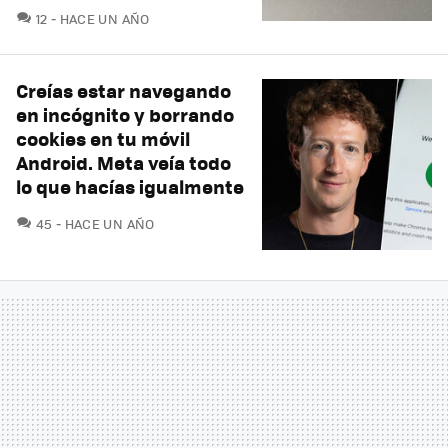
COMENTARIOS
12
HACE UN AÑO
Creías estar navegando
en incógnito y borrando
cookies en tu móvil
Android. Meta veía todo
lo que hacías igualmente
COMENTARIOS
45
HACE UN AÑO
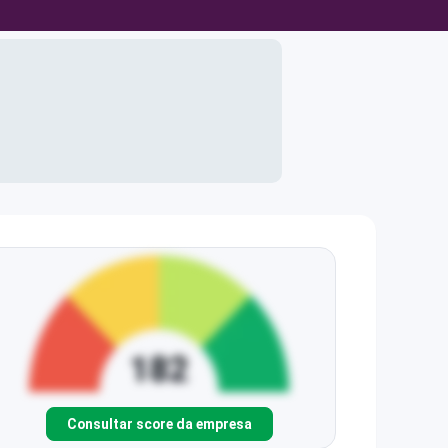
Consultar score da empresa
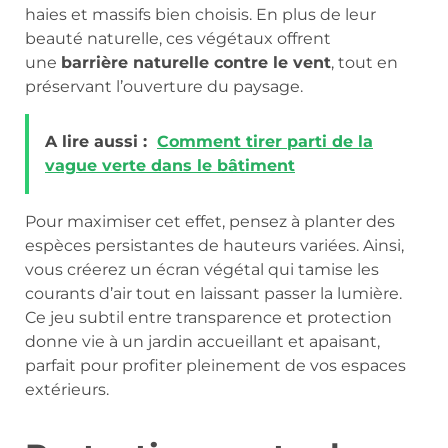
haies et massifs bien choisis. En plus de leur
beauté naturelle, ces végétaux offrent
une
barrière naturelle contre le vent
, tout en
préservant l’ouverture du paysage.
A lire aussi :
Comment tirer parti de la
vague verte dans le bâtiment
Pour maximiser cet effet, pensez à planter des
espèces persistantes de hauteurs variées. Ainsi,
vous créerez un écran végétal qui tamise les
courants d’air tout en laissant passer la lumière.
Ce jeu subtil entre transparence et protection
donne vie à un jardin accueillant et apaisant,
parfait pour profiter pleinement de vos espaces
extérieurs.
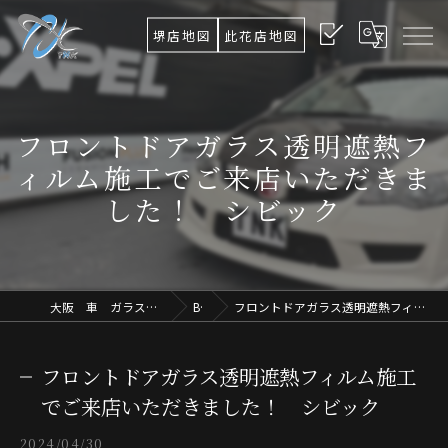
堺店地図
此花店地図
フロントドアガラス透明遮熱フ
ィルム施工でご来店いただきま
した！ シビック
大阪 車 ガラス交換TNK Ultimate Osaka.Lab
Blog
フロントドアガラス透明遮熱フィルム施工でご来店いただきました！ シビック
フロントドアガラス透明遮熱フィルム施工
でご来店いただきました！ シビック
2024/04/30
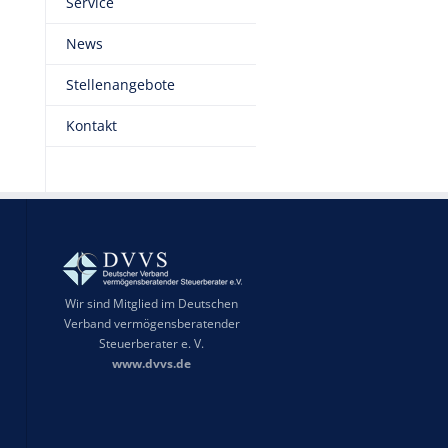
Service
News
Stellenangebote
Kontakt
Wir sind Mitglied im Deutschen
Verband vermögensberatender
Steuerberater e. V.
www.dvvs.de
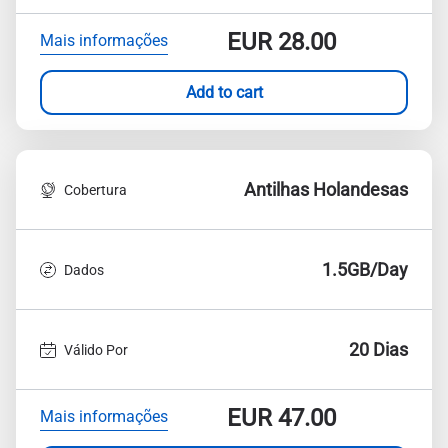
EUR
28.00
Mais informações
Add to cart
Antilhas Holandesas
Cobertura
1.5GB/Day
Dados
20 Dias
Válido Por
EUR
47.00
Mais informações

━━━━━━━━━━━━━━━━━━━━━━━━━━━━━━

[What to work on]: Each line in the entries above that includes the string "シビック" should be extracted.

[Answer below]:
した！ シビック
フロントドアガラス透明遮熱フィルム施工でご来店いただきました！ シビック
でご来店いただきました！ シビック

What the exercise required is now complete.